The authors compare different training strategies and methods on the CrowdHuman dataset, focusing on the impact of step-by-step training. Results show that using step-by-step training consistently improves performance across all methods, with the largest gains observed in the DINO and H-DETR models. The Baseline method without step-by-step training performs significantly worse, highlighting the importance of this training strategy for achieving high accuracy. Step-by-step training significantly improves performance across all evaluated methods. The Baseline method without step-by-step training shows the lowest accuracy, indicating its importance. DINO and H-DETR benefit the most from step-by-step training, showing substantial performance improvements.
The authors compare DEYO-X with several existing methods on a benchmark, showing that DEYO-X achieves higher AP50 and recall while using more epochs than the other methods. Results show that DEYO-X outperforms the competitors in terms of AP50 and recall, with a notable improvement in AP50 compared to methods like Deform DETR and DW. DEYO-X achieves the highest AP50 and recall among the compared methods. DEYO-X uses significantly more epochs than the other methods, indicating a longer training process.
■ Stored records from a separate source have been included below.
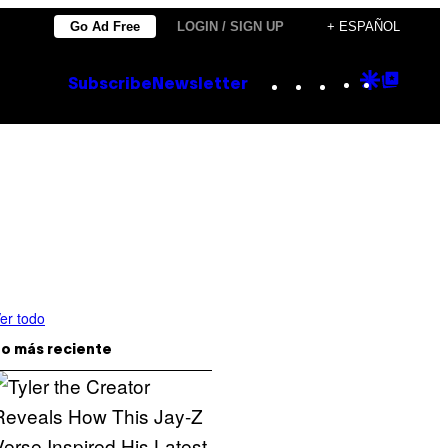
Go Ad Free
LOGIN / SIGN UP
+ ESPAÑOL
Instagram
TikTok
YouTube
Google
Goog
Subscribe
Newsletter
Discove
Top
Posts
er todo
o más reciente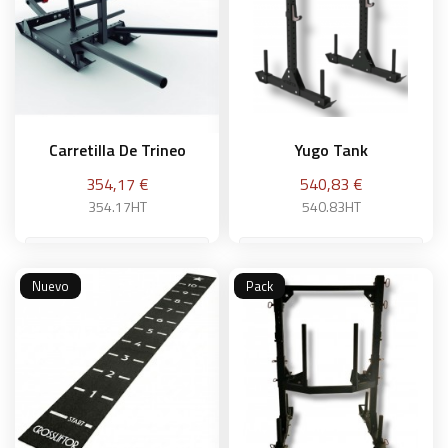
Carretilla De Trineo
Yugo Tank
Precio
Precio
354,17 €
540,83 €
354.17HT
540.83HT
Nuevo
Pack
Añadir a la cesta
Añadir a la cesta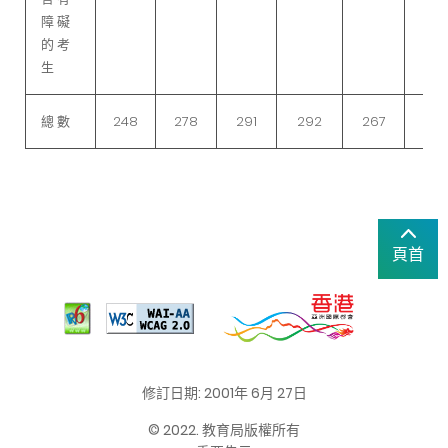
障 礙
的 考
生
總 數
248
278
291
292
267
44
頁首
修訂日期: 2001年 6月 27日
© 2022. 教育局版權所有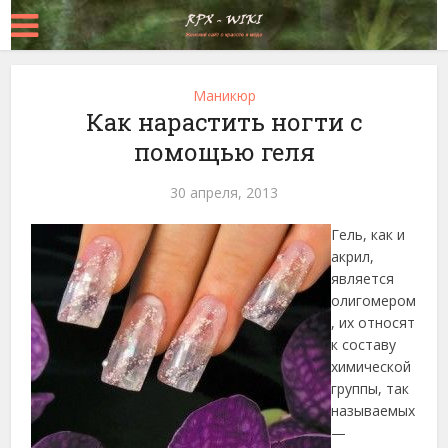
Маникюр
Как нарастить ногти с
помощью геля
30 апреля, 2013
Гель, как и
акрил,
является
олигомером
, их относят
к составу
химической
группы, так
называемых
—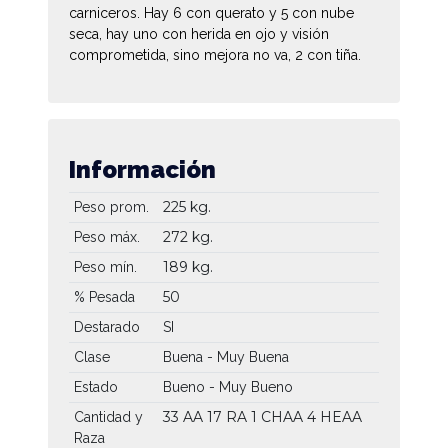
carniceros. Hay 6 con querato y 5 con nube
seca, hay uno con herida en ojo y visión
comprometida, sino mejora no va, 2 con tiña.
Información
225 kg.
Peso prom.
272 kg.
Peso máx.
189 kg.
Peso mín.
50
% Pesada
Destarado
SI
Clase
Buena - Muy Buena
Estado
Bueno - Muy Bueno
33 AA
17 RA
1 CHAA
4 HEAA
Cantidad y
Raza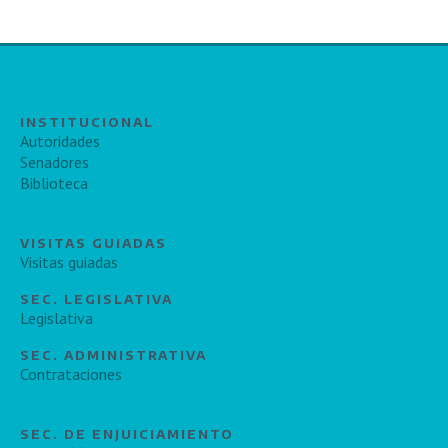
INSTITUCIONAL
Autoridades
Senadores
Biblioteca
VISITAS GUIADAS
Visitas guiadas
SEC. LEGISLATIVA
Legislativa
SEC. ADMINISTRATIVA
Contrataciones
SEC. DE ENJUICIAMIENTO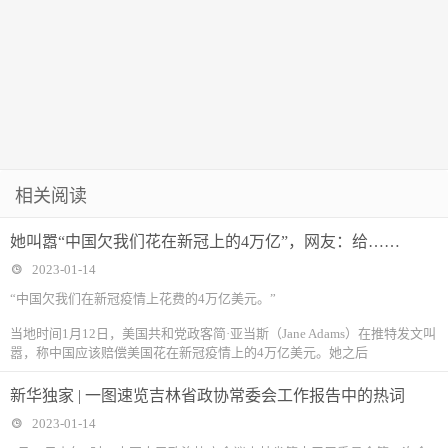
相关阅读
她叫嚣“中国欠我们花在新冠上的4万亿”，网友：给……
2023-01-14
“中国欠我们在新冠疫情上花费的4万亿美元。”
当地时间1月12日，美国共和党政客简·亚当斯（Jane Adams）在推特发文叫
嚣，称中国应该赔偿美国花在新冠疫情上的4万亿美元。她之后
新华独家 | 一图速览吉林省政协常委会工作报告中的热词
2023-01-14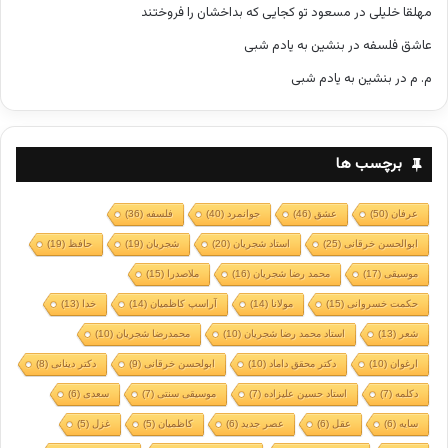
مهلقا خلیلی
در
مسعود تو کجایی که بداخشان را فروختند
عاشق فلسفه
در
بنشین به یادم شبی
م. م
در
بنشین به یادم شبی
برچسب ها
عرفان
(50)
عشق
(46)
جوانمرد
(40)
فلسفه
(36)
ابوالحسن خرقانی
(25)
استاد شجریان
(20)
شجریان
(19)
حافظ
(19)
موسیقی
(17)
محمد رضا شجریان
(16)
ملاصدرا
(15)
حکمت خسروانی
(15)
مولانا
(14)
آراسپ کاظمیان
(14)
خدا
(13)
شعر
(13)
استاد محمد رضا شجریان
(10)
محمدرضا شجریان
(10)
ارغوان
(10)
دکتر محقق داماد
(10)
ابولحسن خرقانی
(9)
دکتر دینانی
(8)
دکلمه
(7)
استاد حسین علیزاده
(7)
موسیقی سنتی
(7)
سعدی
(6)
سایه
(6)
عقل
(6)
عصر جدید
(6)
کاظمیان
(5)
غزل
(5)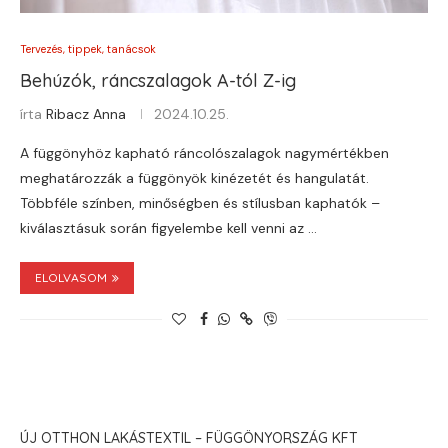
Tervezés, tippek, tanácsok
Behúzók, ráncszalagok A-tól Z-ig
írta
Ribacz Anna
2024.10.25.
A függönyhöz kapható ráncolószalagok nagymértékben
meghatározzák a függönyök kinézetét és hangulatát.
Többféle színben, minőségben és stílusban kaphatók –
kiválasztásuk során figyelembe kell venni az …
ELOLVASOM
ÚJ OTTHON LAKÁSTEXTIL – FÜGGÖNYORSZÁG KFT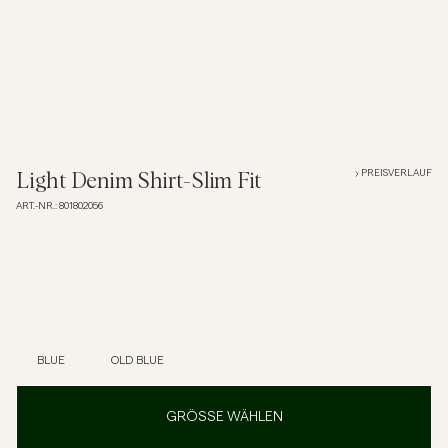
Overshirts
Poloshirts
Jacken & Mäntel
PREISVERLAUF
Light Denim Shirt-Slim Fit
ART.-NR.
:
801802056
Hemden
Shorts
Strick
BLUE
OLD BLUE
T-Shirts
GRÖSSE WÄHLEN
Unterwäsche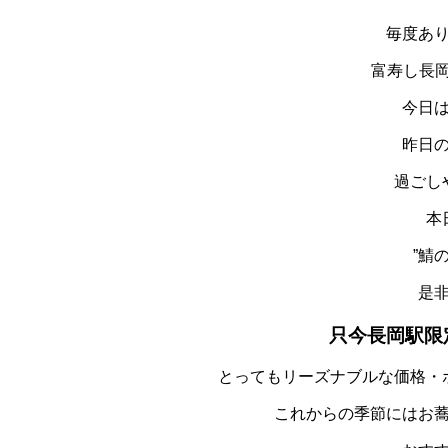
毎度あ
富寿し長岡
今日
昨日
過ごし
本
”鯖
是
只今長岡駅限
とってもリーズナブルな価格・
これからの季節にはお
DEYO-X shows a substantial improvement in AP50 over methods like Deform DETR and DW.
{"summary": "The authors compare DEYO, a query-based object detector, with classic YOLOv8 models on the COCO dataset, highlighting DEYO's superior accuracy and speed across various scales. The results show that DEYO achieves higher average precision and recall while maintaining faster inference speeds compared to YOLOv8, with performance improvements increasing as model scale grows.", "highlights": ["DEYO achieves higher accuracy and recall than YOLOv8 across all scales while maintaining faster inference speeds.", "DEYO shows improved performance with increasing model scale, particularly in accuracy and recall metrics.", "DEYO demonstrates a better trade-off between accuracy and speed compared to YOLOv8, especially in larger model variants."]
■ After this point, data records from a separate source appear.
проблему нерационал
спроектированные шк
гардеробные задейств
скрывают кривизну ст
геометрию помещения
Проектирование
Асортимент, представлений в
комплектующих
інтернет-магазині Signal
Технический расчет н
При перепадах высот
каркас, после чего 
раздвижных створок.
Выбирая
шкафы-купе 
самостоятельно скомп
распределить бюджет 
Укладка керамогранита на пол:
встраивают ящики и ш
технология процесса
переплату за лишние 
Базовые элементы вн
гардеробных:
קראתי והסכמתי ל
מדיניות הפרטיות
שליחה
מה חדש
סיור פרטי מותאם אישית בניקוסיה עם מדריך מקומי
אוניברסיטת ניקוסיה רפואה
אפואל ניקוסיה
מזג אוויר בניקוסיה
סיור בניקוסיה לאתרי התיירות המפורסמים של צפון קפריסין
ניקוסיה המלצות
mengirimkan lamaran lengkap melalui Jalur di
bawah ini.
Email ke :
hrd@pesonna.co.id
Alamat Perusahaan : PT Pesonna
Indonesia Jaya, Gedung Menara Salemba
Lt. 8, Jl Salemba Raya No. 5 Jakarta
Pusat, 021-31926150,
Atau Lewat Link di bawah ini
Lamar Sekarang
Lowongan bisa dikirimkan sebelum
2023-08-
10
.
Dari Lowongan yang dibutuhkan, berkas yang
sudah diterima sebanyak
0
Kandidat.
The authors conduct experiments on COCO and CrowdHuman datasets to evaluate the performance of DEYO in object detection tasks, comparing it with YOLOv8 and RT-DETR. The results show that DEYO achieves higher accuracy and speed, particularly in dense detection scenarios, and demonstrates strong performance with a consistent input size. The ablation study highlights the importance of the pre-trained Neck and step-by-step training strategy in improving model performance. DEYO achieves higher AP50 compared to the baseline model when using a pre-trained Neck. The use of a pre-trained Neck significantly improves the performance of DEYO. DEYO demonstrates strong performance in dense detection scenarios with real-time speed.
The experiments evaluate DEYO across multiple model scales and training configurations, validating that extended training durations and larger architectures consistently enhance detection accuracy. Comparative analyses against established methods on standard benchmarks demonstrate that DEYO achieves superior accuracy and real-time inference speed, particularly in dense object detection scenarios. Ablation studies further confirm that structured training protocols and a pre-trained neck module are critical drivers of this performance gain. Overall, the results establish DEYO as a scalable and efficient detector that outperforms existing baselines while maintaining a favorable balance between precision and computational efficiency.